相続計画は、一度立てても、相続開始までは何度でも見直すことができます。資産形成は、長期かつ計画的に進めるのが有益であり、早めに始めるに越したことはありません。なお、投資についてはリスクとリターンのバランスが重要であり、自己責任で、余剰資金の範囲で行うことをお勧めします。

終活とお金について

家族とコミュニケーションをとって進める

相続する遺産がない場合でも、むしろそのようなケースほど、家族とのコミュニケーションが大切です。死後に、財産がないと判明すると、負の感情につながる危険がありますから、相続人の納得は不可欠です。

また、限られた財産だからといって相続トラブルが起こらないわけではなく、むしろ少ない遺産を奪い合うケースも多いものです。金銭面だけでなく、感情的な側面にも配慮することが、遺産のない相続の場面では重要です。

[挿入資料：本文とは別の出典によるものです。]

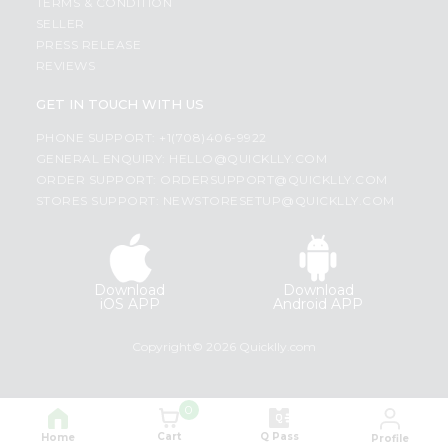
TERMS & CONDITION
SELLER
PRESS RELEASE
REVIEWS
GET IN TOUCH WITH US
PHONE SUPPORT: +1(708)406-9922
GENERAL ENQUIRY:
HELLO@QUICKLLY.COM
ORDER SUPPORT:
ORDERSUPPORT@QUICKLLY.COM
STORES SUPPORT:
NEWSTORESETUP@QUICKLLY.COM
Download
Download
iOS APP
Android APP
Copyright© 2026 Quicklly.com
0
Cart
Q Pass
Home
Profile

対話を常日頃から重ねることで、家族の関係を維持し、悪化している場合は改善しておいてください。

相続争いは遺産がない場合も発生しますから、事前の対策は欠かせません。

本当に相続する遺産が全くないのか調査を徹底する

ここまでは、相続する遺産がないという前提で、法律面、税務面、計画といった観点で解説してきましたが、本当に相続する遺産が全くないのかどうかは、よく調査をする必要があります。相続放棄した後で、遺産に気付いても、もはや取得することはできなくなってしまいます。

遺産がない、と考えている家庭において、注意して調査すべき。隠された財産がないか確認を徹底してください。調査の際に、慎重に進めたい点をチェックリストとして挙げておきます。

  • 隠された現金がないか
    押入れや仏壇、冷蔵庫など、特殊な隠し場所に注意する。
  • 貸金庫がないか
  • 預貯金の見落としがないか
    同一金融機関の他支店、最寄りの銀行、定期預金、カードや通帳のない「ネット口座」など、全て調べる。
  • 不動産の見落としがないか
    田畑や放置された山林、空き家、未登記の不動産なども相続される。
  • 無形の金融資産がないか
    株式(非上場会社のものを含む)、投資信託、国債、ゴルフ会員権、リゾート会員権など。
  • 有形だが小さく、なくなりやすい財産はないか
    金、ダイヤモンド、プラチナ、骨董品など。
  • デジタル資産はないか
    SNSのアカウントや、デジタルウォレット内の電子マネー、仮想通貨など、財産的な価値を有するデジタル遺産が存在する可能性あり。
  • 海外の資産がないか
    故人が外国人である場合など、日本には財産がなくても海外に資産がある可能性あり。

現金や預貯金、不動産といった典型的な遺産を見逃すことはないと思うかもしれませんが、予想外の隠し場所に置かれていることもあります。故人の遺産の特定はなかなか難しいため、「相続する遺産はない」という固定観念は捨て、上記リストを活用し、再度、徹底して調査してください。

相続財産調査について

相続する遺産がない場合のよくある質問

最後に、相続する遺産がない場合において、よくある質問に回答しておきます。

相続がない場合でも遺言は必要?

遺言は、相続財産の有無に関わらず、故人の最後の意思を明確に示す重要な文書です。金銭面のことのみ書くのでなく、葬儀の希望、墓の希望、思い出の品の行き先なども遺言で指定できます。また、感情面において残された家族にメッセージを残すといった役割もあります。

相続財産を放置した場合のリスクは?

遺産はないと考えて放置していたが実は存在した場合、義務化された相続登記を懈怠する、相続税の申告期限を過ぎてしまう、遺留分侵害額請求の時効が過ぎてしまう、といったリスクがあります。

まとめ

本解説では、相続する遺産がない場合に、それでもなお必要な手続きや注意点を解説しました。

相続に関する手続きや準備は、遺産がある場合だけでなく、遺産がない場合にも重要です。法的手続き、財務的な準備のほか、家族のお気持ちを含めた精神的な側面の準備も欠かせません。むしろ、遺産がないからこそ招かれる争いに対処するため、どのような場合でも遺言書の作成、相続人への説明の重要性は高いものです。